Ask HN: Why isn't the Gapminder Software more popular? - classicsnoot
I am a huge fan of the late Hans Rosling. His presentations[1] of big data trends are informative and inspiring. I had high hopes for the software[2], but in attempting to use it i have found it is very clunky. Is this why i never see anyone using it? How does one contribute to making software more usable if one is not a programmer?<p>[1] https:&#x2F;&#x2F;www.ted.com&#x2F;playlists&#x2F;474&#x2F;the_best_hans_rosling_talks_yo<p>[2] https:&#x2F;&#x2F;www.gapminder.org&#x2F;tools&#x2F;#_locale_id=en;&amp;chart-type=bubbles
======
PaulHoule
If you look at

[https://www.amazon.com/Visual-Display-Quantitative-
Informati...](https://www.amazon.com/Visual-Display-Quantitative-
Information/dp/0961392142)

you see that world class infographics require a "data artist", that is a lot
of curation.

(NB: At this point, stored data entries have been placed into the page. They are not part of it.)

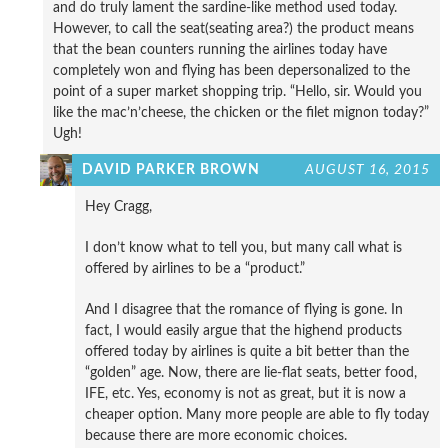
and do truly lament the sardine-like method used today.
However, to call the seat(seating area?) the product means
that the bean counters running the airlines today have
completely won and flying has been depersonalized to the
point of a super market shopping trip. “Hello, sir. Would you
like the mac’n’cheese, the chicken or the filet mignon today?”
Ugh!
DAVID PARKER BROWN
AUGUST 16, 2015
Hey Cragg,
I don’t know what to tell you, but many call what is
offered by airlines to be a “product.”
And I disagree that the romance of flying is gone. In
fact, I would easily argue that the highend products
offered today by airlines is quite a bit better than the
“golden” age. Now, there are lie-flat seats, better food,
IFE, etc. Yes, economy is not as great, but it is now a
cheaper option. Many more people are able to fly today
because there are more economic choices.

You have to set the parameters of the chart quite carefully to
produce a graphic which appears insightful. It is very easy to change those
parameters a little and wind up in a bad place, where you might overload the
tools with too much data, etc.

Data viz tools that are easy for a non "data artist" to use are an active area
for CS research, new software products, etc.

Another problem is that data is less interesting than it seems to be at first.
What action are you going to take on it? Data analysis delivers value when it
informs actions.

The history of international development efforts is that aid agencies often
have little understanding about conditions on the ground. For instance, they
would send big tractors to Chile and truck them at great trouble and expense
to get them into farming villages that could not use them, fuel them, fix
them, etc.

Thus reducing a country down to a few numbers could cause the illusion that
you know something when you really don't.

The numbers themselves are suspect. In a place like Rwanda, few people file
tax returns, much of the economy is farmers selling corn to their neighbors,
so national income numbers are often a wild-assed guess.

Also the life expectancy numbers are not based on a rigorous probability
analysis, but rather a simple model that takes the death rates of 15 year old
people in 2015 and 45 year old people in 2015 and treats that like a Markov
chain where you are pretending that the 15 year old in 2015 is going to die at
age 45 in 2045 at the same rate that that 45 year old people die in 2015,
which is just not true -- particularly if you consider exceptional events such
as war, famines, etc.

Thus those graphics are great for a talk, but they don't have the real depth
of knowledge you'd need if you want to sell something to those people, plan a
business, run an effective aid program, etc.